A favor de las patrias y las lenguas, y del sentimiento patrio, hay que admitir que lo mejor de la cultura europea, por ejemplo, se forjó a partir de autores nacionales, sobre todo en la época de las literaturas vernáculas (un Dante, un Goethe, un Chateaubriand). Pero de igual modo también es preciso reconocer que buena parte de la cultura contemporánea revela el estatuto extraterritorial del creador, esta conciencia apátrida y errante del autor y su obra. La creación artística y estética expresa mejor que nada el desarraigo verbal y existencial del hombre moderno.
La inmensa mayoría de apátridas es gente anónima. Justo al lado de esa muchedumbre dispersa y variopinta, gozando de una nombradía de la que carecen los demás, hay una minoría de figuras que también han sido víctimas de las políticas de la historia, las circunstancias históricas o la lógica de la exclusión. Son los otros sin patria. Y a ellos les debemos gran parte de lo mejor de la ciencia, el pensamiento, el arte y la literatura de nuestro tiempo.

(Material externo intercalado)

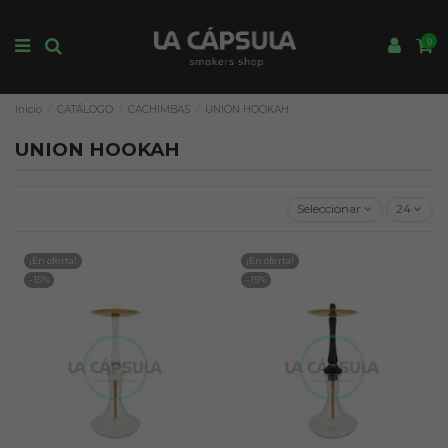
0
Inicio
CATÁLOGO
CACHIMBAS
UNION HOOKAH
UNION HOOKAH
Seleccionar
24
¡En oferta!
¡En oferta!
-15%
-15%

La nómina de apátridas célebres es extensa y sería prolijo repasarla. Me limitaré a mencionar sólo algunos nombres. Albert Einstein, físico alemán de origen judío, renunció en 1896 a la nacionalidad alemana y permaneció apátrida hasta 1901, cuando adquirió la ciudadanía suiza. Gustav Mahler, compositor y director de orquesta austríaco nacido en Bohemia, era apátrida por triple condición. Hannah Arendt, filósofa, perdió la nacionalidad alemana tras huir de los nazis en 1933 y permaneció apátrida durante dieciséis años. Stephen Zweig, escritor judío-austríaco, se convirtió en apátrida tras verse obligado a huir de su Austria natal, en 1934. Aleksander Solzhenitsyn, escritor ruso, Premio Nobel de Literatura, fue despojado de su ciudadanía por el gobierno soviético en 1974. Mstislav Rostropovich, legendario violonchelista, fue privado de su nacionalidad soviética en 1978 por haber apoyado a Solzhenitsyn. Milan Kundera, escritor checo nacionalizado francés, fue despojado de su nacionalidad por el gobierno checoslovaco en 1975, tras emigrar a Francia. E.M. Cioran, filósofo francés de origen rumano, se tenía a sí mismo por apátrida, condición que estimaba preferible para todo intelectual.

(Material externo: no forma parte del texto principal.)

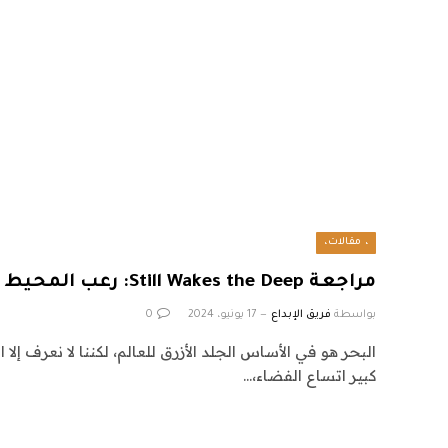
، مقالات،
مراجعة Still Wakes the Deep: رعب المحيط يصبح أكثر وضوحًا
بواسطة
فريق الإبداع
17 يونيو، 2024
0
البحر هو في الأساس الجلد الأزرق للعالم، لكننا لا نعرف إلا
كبير اتساع الفضاء،…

Si en este mundo terrible aún queda algo de hermoso y sublime es precisamente gracias a esos apátridas. Ellos nos han legado un mundo mejor al que encontraron.

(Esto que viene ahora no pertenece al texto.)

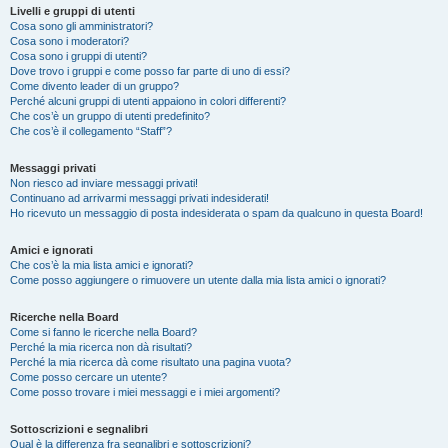
Livelli e gruppi di utenti
Cosa sono gli amministratori?
Cosa sono i moderatori?
Cosa sono i gruppi di utenti?
Dove trovo i gruppi e come posso far parte di uno di essi?
Come divento leader di un gruppo?
Perché alcuni gruppi di utenti appaiono in colori differenti?
Che cos’è un gruppo di utenti predefinito?
Che cos’è il collegamento “Staff”?
Messaggi privati
Non riesco ad inviare messaggi privati!
Continuano ad arrivarmi messaggi privati indesiderati!
Ho ricevuto un messaggio di posta indesiderata o spam da qualcuno in questa Board!
Amici e ignorati
Che cos’è la mia lista amici e ignorati?
Come posso aggiungere o rimuovere un utente dalla mia lista amici o ignorati?
Ricerche nella Board
Come si fanno le ricerche nella Board?
Perché la mia ricerca non dà risultati?
Perché la mia ricerca dà come risultato una pagina vuota?
Come posso cercare un utente?
Come posso trovare i miei messaggi e i miei argomenti?
Sottoscrizioni e segnalibri
Qual è la differenza fra segnalibri e sottoscrizioni?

Drama de un profundo desarraigo, huella de una amarga desgarradura, la apatridia expresa el lacerante dolor del ser en su relación con la historia y el lenguaje. No se puede concebir la modernidad ni la posmodernidad sin considerar la condición apátrida de algunos de sus mayores creadores y artífices. Y, sin embargo, aun siendo figuras capitales de nuestro tiempo, los sin patria más célebres jamás podrían redimir a los millones de apátridas de todo el mundo sin identidad, sin fortuna, sin nombre y sin obra.